Wanderung durch die Geschichte Kettwigs

1847-1872

 
1847:  Der Kettwiger Gemeinderat bekundet der Kgl. Regierung, die Stadt habe ein "historisches Anrecht" auf eine Ruhrbrücke.  
 
1852: Erste Dampfschiffahrtsverbindung zwischen Werden und Ruhrort; sie muß 1853 wegen Unrentabilität wieder eingestellt werden. Hülsdell in Kettwig vor der Brücke versucht es noch einmal, muß aber 1855 ebenfalls aufgeben. Erstes Gaslicht (Scheidt) in Kettwig. (1863 Erweiterung der Straßenbeleuchtung; 1865 städtische Gasanstalt). 
 
1856: Die ev. Gemeinde beschließt den Bau eines Krankenhausen.  
  
1857: 
 
Durch Annahme der Rheinischen Städteordnung vom 15.05.1856 erhält Kettwig die Stadtrechte.  
 
1859: Kettwig wird dem wieder neu gebildetem Landkreis Essen zugeordnet.  
 
1861: Die Kohleförderung im Kettwiger Gebiet (Stadt und Landbürgermeisterrei) betrug in deisem Jahr 639.000to.
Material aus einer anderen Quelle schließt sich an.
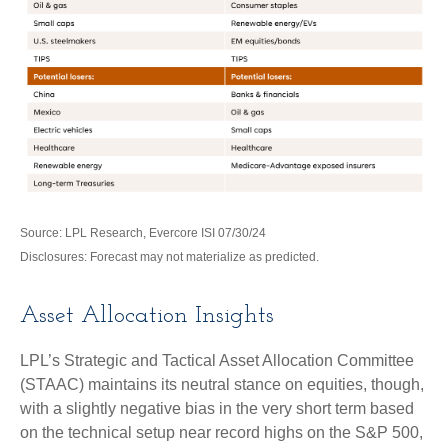
Source: LPL Research, Evercore ISI 07/30/24
Disclosures: Forecast may not materialize as predicted.
Asset Allocation Insights
LPL’s Strategic and Tactical Asset Allocation Committee
(STAAC) maintains its neutral stance on equities, though,
with a slightly negative bias in the very short term based
on the technical setup near record highs on the S&P 500,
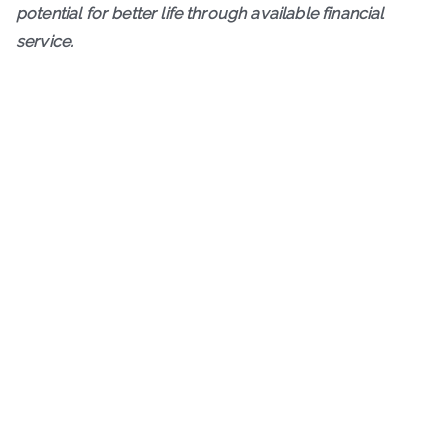
potential for better life through available financial
service.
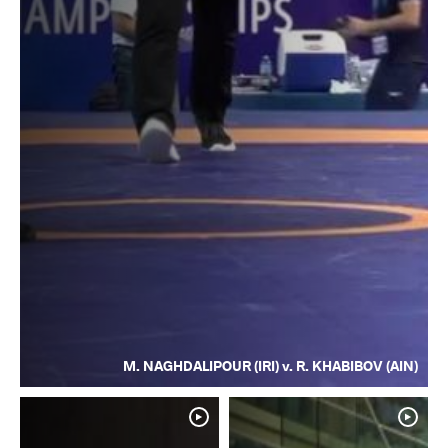
M. NAGHDALIPOUR (IRI) v. R. KHABIBOV (AIN)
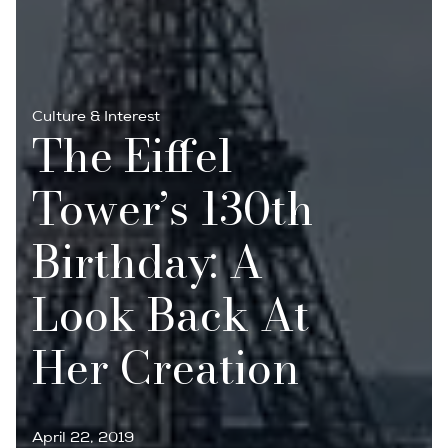
Culture & Interest
The Eiffel
Tower’s 130th
Birthday: A
Look Back At
Her Creation
April 22, 2019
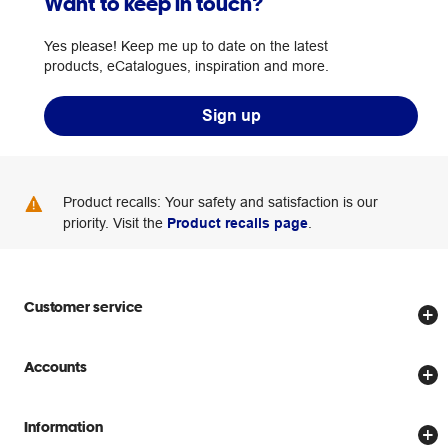
Want to keep in touch?
Yes please! Keep me up to date on the latest
products, eCatalogues, inspiration and more.
Sign up
Product recalls: Your safety and satisfaction is our
priority. Visit the
Product recalls page
.
Customer service
Store locator
Accounts
Track my order
Create account
Delivery options
Information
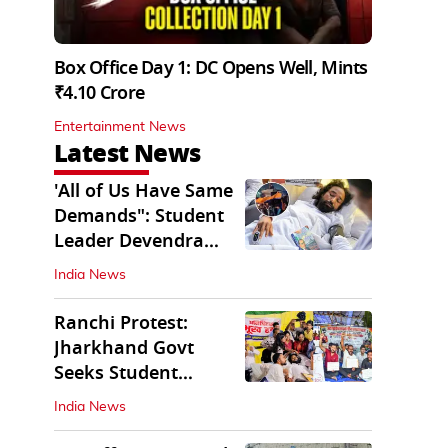
Box Office Day 1: DC Opens Well, Mints
₹4.10 Crore
Entertainment News
Latest News
'All of Us Have Same
Demands": Student
Leader Devendra
Nath Mahto
India News
Ranchi Protest:
Jharkhand Govt
Seeks Student
Demands in Written
India News
Form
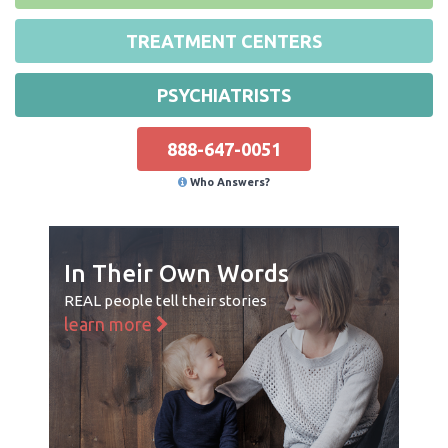
TREATMENT CENTERS
PSYCHIATRISTS
888-647-0051
Who Answers?
In Their Own Words
REAL people tell their stories
learn more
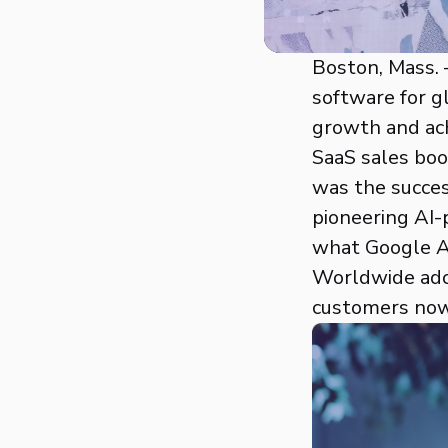
Boston, Mass. –
software for g
growth and ach
SaaS sales boo
was the succes
pioneering AI-
what Google An
Worldwide adop
customers now 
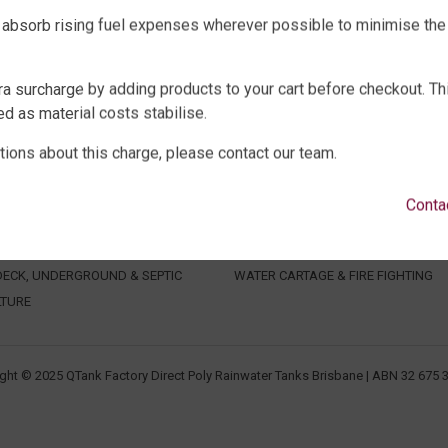
 absorb rising fuel expenses wherever possible to minimise the
ra surcharge by adding products to your cart before checkout. Th
d as material costs stabilise.
tions about this charge, please contact our team.
WATER TANKS
SHOP EXTRAS
E WATER TANKS
WATER TANK PACKAGES
Conta
WATER TANKS
WATER TANK PUMPS
WATER TANKS
WATER TANK ACCESSORIES
ECK, UNDERGROUND & SEPTIC
WATER CARTAGE & FIRE FIGHTING
LTURE
ght © 2025 QTank Factory Direct Poly Rainwater Tanks Brisbane | ABN 32 675 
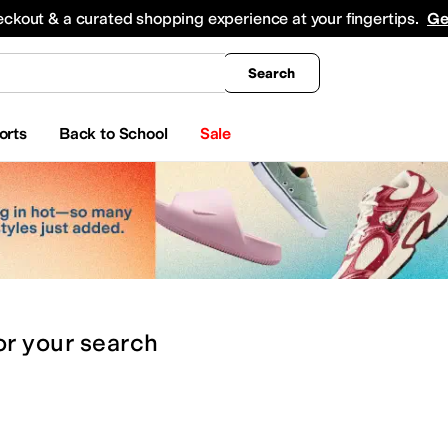
king
All Boys' Clothing
Activewear
Shirts & Tops
Hoodies & Sweatshirts
Coats & Ou
eckout & a curated shopping experience at your fingertips.
Ge
Search
orts
Back to School
Sale
or
your search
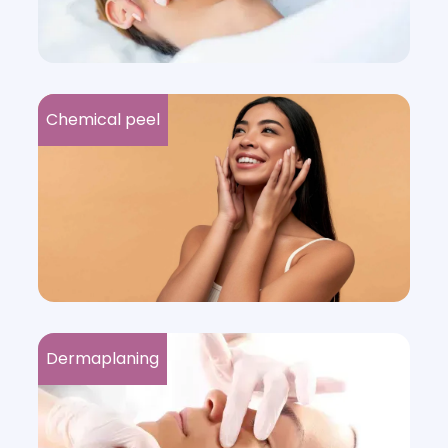
Chemical peel
Dermaplaning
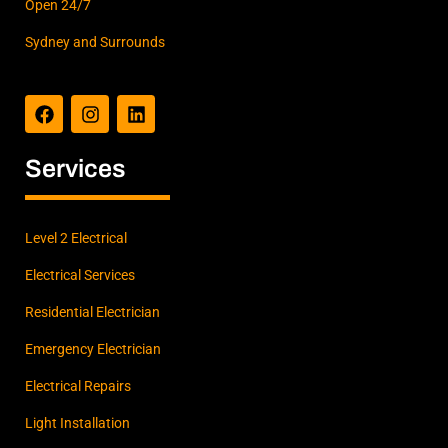
Open 24/7
Sydney and Surrounds
F
I
L
a
n
i
c
s
n
e
t
k
b
a
e
Services
o
g
d
o
r
i
k
a
n
m
Level 2 Electrical
Electrical Services
Residential Electrician
Emergency Electrician
Electrical Repairs
Light Installation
Die Stadtverordnetenversammlung beschließt den Bau der Ruhbrücke und gibt 4%ige Stadtobligationen in Höhe von 75.000 Thalern aus. Gründung eines kath. Kindergartens.  
 
1863: Beginn des Brückenbaus, der ohne "Allerhöchste Genehmigung" (daher Grundsteinlegung formlos) beendet wurde. Kettwig hat nach genau 230 Jahren seine Ruhrbrücke wieder. 
 
1867:  
 
Die Stadtverwaltung bezieht das jetzige Rathaus (Bis dahin Fabrikgebäude der Gebrüder Wiskott in Essen). Kettwig ist nach dem Brückenbau laut Gerichtsurteil dem Haus Hugenpoet, das seit über 200 Jahren "Fährgerechtsname" besitzt, schadensersatzpflichtig. Durch Vergleich werden 16.500 Thaler vergütet. 
 
1871: Friedhof der kath Gemeinde an der Essener Strasse wird in Benutzung genommen.  
 
1872: Bau der Ruhrtalbahn, die Düsseldorf, Kettwig, Werden und Kupferdreh miteinander verbindet.